Participation in the study will end with another physical examination and blood tests
following the second EEG and urine collection.
Kava (piper methysticum) is a complementary or alternative medication used for purported
anxiolytic and sedative effects. Despite its widespread use there is no data regarding
potential for drug interactions or its effects on the electroencephalogram. The purpose of
this study is to determine the effect of administration of kava for 3 weeks on the activity
of cytochrome p450, 1A2, 2D6, 3A4; NAT2, and XO. Additionally, the effect of kava on EEG
measured beta amplitude will be evaluated. Fifteen healthy volunteers will undergo enzyme
activity phenotyping by ingesting 2 mg/kg of caffeine and 30 mg of dextromethorphan followed
by an overnight urine collection. Following completion of two separate baseline
evaluations, separated by 1 week, subjects will then take 1 capsule containing 60 mg of
kavalactones three times daily for 3 weeks. Following 3 weeks of therapy subjects will
undergo repeat enzyme activity phenotyping as described previously. Enzyme activity
following 3 weeks of kava will be compared to pre-treatment values to characterize the
magnitude of inhibition and/or induction of CYP1A2, CYP2D6, CYP3A4, NAT2, and XO activity.

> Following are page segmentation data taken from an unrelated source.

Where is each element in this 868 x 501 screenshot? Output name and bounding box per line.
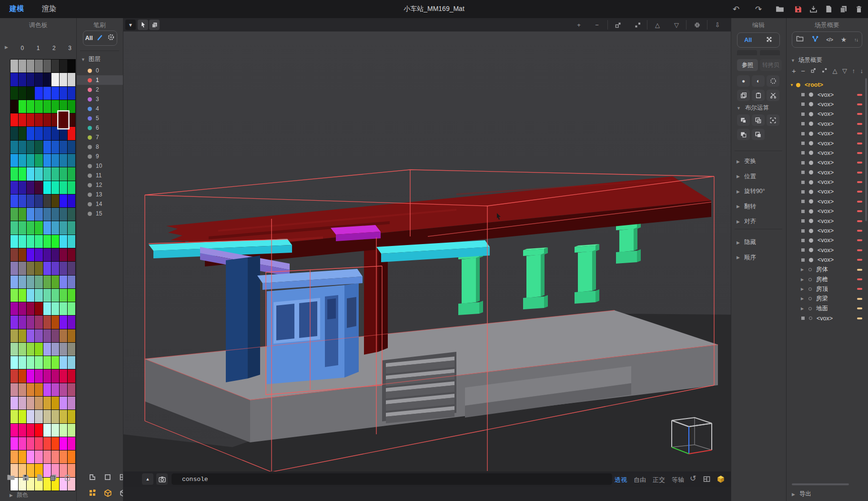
layer-row-5[interactable]: 5 xyxy=(76,113,123,123)
palette-swatch[interactable] xyxy=(51,154,59,167)
transform-move-icon[interactable] xyxy=(766,36,773,45)
palette-swatch[interactable] xyxy=(19,450,26,463)
palette-swatch[interactable] xyxy=(10,289,18,302)
palette-swatch[interactable] xyxy=(60,248,67,261)
export-expand-icon[interactable]: ▶ xyxy=(792,492,795,497)
copy-icon[interactable] xyxy=(737,90,750,101)
palette-swatch[interactable] xyxy=(19,127,26,140)
tree-row-vox[interactable]: <vox> xyxy=(786,235,868,245)
visibility-toggle[interactable] xyxy=(809,190,813,194)
edit-section-变换[interactable]: ▶变换 xyxy=(737,157,756,165)
palette-swatch[interactable] xyxy=(68,289,75,302)
material-dash[interactable] xyxy=(857,259,862,261)
edit-section-对齐[interactable]: ▶对齐 xyxy=(737,217,756,225)
visibility-toggle[interactable] xyxy=(808,287,812,291)
split-view-icon[interactable] xyxy=(703,475,711,485)
palette-swatch[interactable] xyxy=(60,87,67,100)
tree-row-vox[interactable]: <vox> xyxy=(786,197,868,206)
palette-swatch[interactable] xyxy=(68,221,75,234)
boolean-section[interactable]: ▼ 布尔运算 xyxy=(737,104,769,112)
palette-swatch[interactable] xyxy=(43,221,51,234)
palette-swatch[interactable] xyxy=(19,424,26,437)
palette-swatch[interactable] xyxy=(10,167,18,180)
palette-swatch[interactable] xyxy=(10,248,18,261)
palette-swatch[interactable] xyxy=(43,450,51,463)
palette-swatch[interactable] xyxy=(27,194,34,207)
palette-swatch[interactable] xyxy=(10,369,18,382)
palette-swatch[interactable] xyxy=(27,87,34,100)
material-dash[interactable] xyxy=(857,94,862,96)
open-palette-icon[interactable] xyxy=(7,474,15,483)
view-mode-perspective[interactable]: 透视 xyxy=(615,476,627,484)
color-expand-icon[interactable]: ▶ xyxy=(10,493,13,498)
palette-tab-0[interactable]: 0 xyxy=(21,45,24,51)
palette-swatch[interactable] xyxy=(27,167,34,180)
sphere-half-icon[interactable]: ◐ xyxy=(752,75,765,87)
scene-canvas[interactable] xyxy=(123,31,731,471)
bool-union-icon[interactable] xyxy=(737,114,750,126)
palette-swatch[interactable] xyxy=(43,113,51,126)
material-dash[interactable] xyxy=(857,113,862,115)
material-dash[interactable] xyxy=(857,201,862,203)
open-file-icon[interactable] xyxy=(774,3,786,15)
palette-swatch[interactable] xyxy=(68,194,75,207)
palette-swatch[interactable] xyxy=(68,316,75,328)
palette-swatch[interactable] xyxy=(19,181,26,194)
palette-swatch[interactable] xyxy=(60,356,67,369)
palette-swatch[interactable] xyxy=(60,235,67,248)
palette-swatch[interactable] xyxy=(68,343,75,356)
section-expand-icon[interactable]: ▶ xyxy=(737,255,740,260)
node-rotate-down-icon[interactable]: ▽ xyxy=(842,67,847,74)
palette-swatch[interactable] xyxy=(51,450,59,463)
tree-expand-icon[interactable]: ▶ xyxy=(801,277,804,282)
tree-row-vox[interactable]: <vox> xyxy=(786,226,868,235)
palette-swatch[interactable] xyxy=(51,397,59,409)
palette-swatch[interactable] xyxy=(27,369,34,382)
tree-row-vox[interactable]: <vox> xyxy=(786,206,868,216)
palette-swatch[interactable] xyxy=(51,369,59,382)
palette-swatch[interactable] xyxy=(19,194,26,207)
palette-swatch[interactable] xyxy=(10,181,18,194)
palette-swatch[interactable] xyxy=(68,383,75,396)
palette-swatch[interactable] xyxy=(27,127,34,140)
palette-swatch[interactable] xyxy=(60,262,67,275)
palette-swatch[interactable] xyxy=(68,397,75,409)
palette-swatch[interactable] xyxy=(35,235,42,248)
palette-swatch[interactable] xyxy=(43,127,51,140)
palette-swatch[interactable] xyxy=(43,87,51,100)
palette-swatch[interactable] xyxy=(10,113,18,126)
tree-row-vox[interactable]: <vox> xyxy=(786,148,868,158)
expand-console-button[interactable]: ▲ xyxy=(142,473,153,485)
palette-swatch[interactable] xyxy=(51,343,59,356)
export-section[interactable]: ▶ 导出 xyxy=(792,490,811,498)
tree-row-房梁[interactable]: ▶房梁 xyxy=(786,294,868,304)
palette-swatch[interactable] xyxy=(27,329,34,342)
palette-swatch[interactable] xyxy=(10,329,18,342)
palette-expand-icon[interactable]: ▶ xyxy=(5,45,8,51)
palette-swatch[interactable] xyxy=(10,127,18,140)
palette-swatch[interactable] xyxy=(51,100,59,113)
palette-swatch[interactable] xyxy=(19,329,26,342)
palette-swatch[interactable] xyxy=(60,127,67,140)
palette-swatch[interactable] xyxy=(10,208,18,221)
palette-swatch[interactable] xyxy=(68,113,75,126)
visibility-toggle[interactable] xyxy=(808,268,812,271)
palette-swatch[interactable] xyxy=(19,397,26,409)
voxel-node-icon[interactable] xyxy=(801,112,805,116)
palette-swatch[interactable] xyxy=(60,424,67,437)
palette-swatch[interactable] xyxy=(19,369,26,382)
palette-swatch[interactable] xyxy=(27,356,34,369)
layer-row-8[interactable]: 8 xyxy=(76,142,123,152)
fit-view-icon[interactable] xyxy=(691,20,703,30)
palette-swatch[interactable] xyxy=(60,316,67,328)
palette-swatch[interactable] xyxy=(68,302,75,315)
node-scale-down-icon[interactable] xyxy=(821,67,828,75)
palette-swatch[interactable] xyxy=(68,127,75,140)
undo-icon[interactable]: ↶ xyxy=(730,3,742,15)
palette-swatch[interactable] xyxy=(19,343,26,356)
layer-row-14[interactable]: 14 xyxy=(76,199,123,209)
viewport[interactable]: ▼ + − △ ▽ ⇩ xyxy=(123,18,731,501)
palette-swatch[interactable] xyxy=(27,289,34,302)
palette-swatch[interactable] xyxy=(35,397,42,409)
palette-swatch[interactable] xyxy=(51,356,59,369)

Additionally, subjects will have EEG testing performed to evaluate the effect of kava on
beta amplitude. EEG's will be performed the day before the first baseline phenotyping
procedure and then following three weeks of kava (the day before the final phenotyping
procedure). Beta amplitude following three weeks of kava will be compared to pre-treatment
values to evaluate the magnitude of pharmacodynamic effect. The results of this study will
be used to facilitate the development of protocols to evaluate the magnitude of interactions
between clinically relevant traditional medications and kava as well as studies to compare
the pharmacologic effect of kava to the effects of benzodiazepines.
Male or female
Healthy by medical history and physical exam
Age greater than 21 years old
No concurrent medications
Non-smoker (for at least 6 months if prior history of smoking)
Laboratory values within the following guidelines:
AST/SGOT less than or equal 1.5 X ULN
Bilirubin less than or equal 1.5 X ULN
Serum creatinine less than or equal ULN
Hemoglobin less than 10 g/dl
Females of child bearing potential must be using a reliable form of birth control other
than hormonal contraceptives
Ability to abstain from caffeine containing foods/beverages, ethanol, grapefruit or
grapefruit juice and charbroiled foods for 72 hours prior to, and the day of, phenotyping
Normal EEG during baseline testing.
No patients using concomitant therapy with other inhibitors or inducers of cytochrome
P-450 mediated drug metabolism within 30 days of study.
No patients with inability to remain free of chronic medications and alcohol for atleast
2 weeks prior to and during the study.
Presence of renal, hepatic, cardiovascular, hematologic, neurologic, psychiatric, or
respiratory disease or any other condition that may interfere with the interpretation of
the study results or not be in the best interests of the subject in the opinion of the
Positive urine pregnancy test.
The presence of persistent diarrhea or malabsorption that would interfere with the
patient's ability to adequately absorb drug.
Drug or alcohol use that may impair safety or adherence.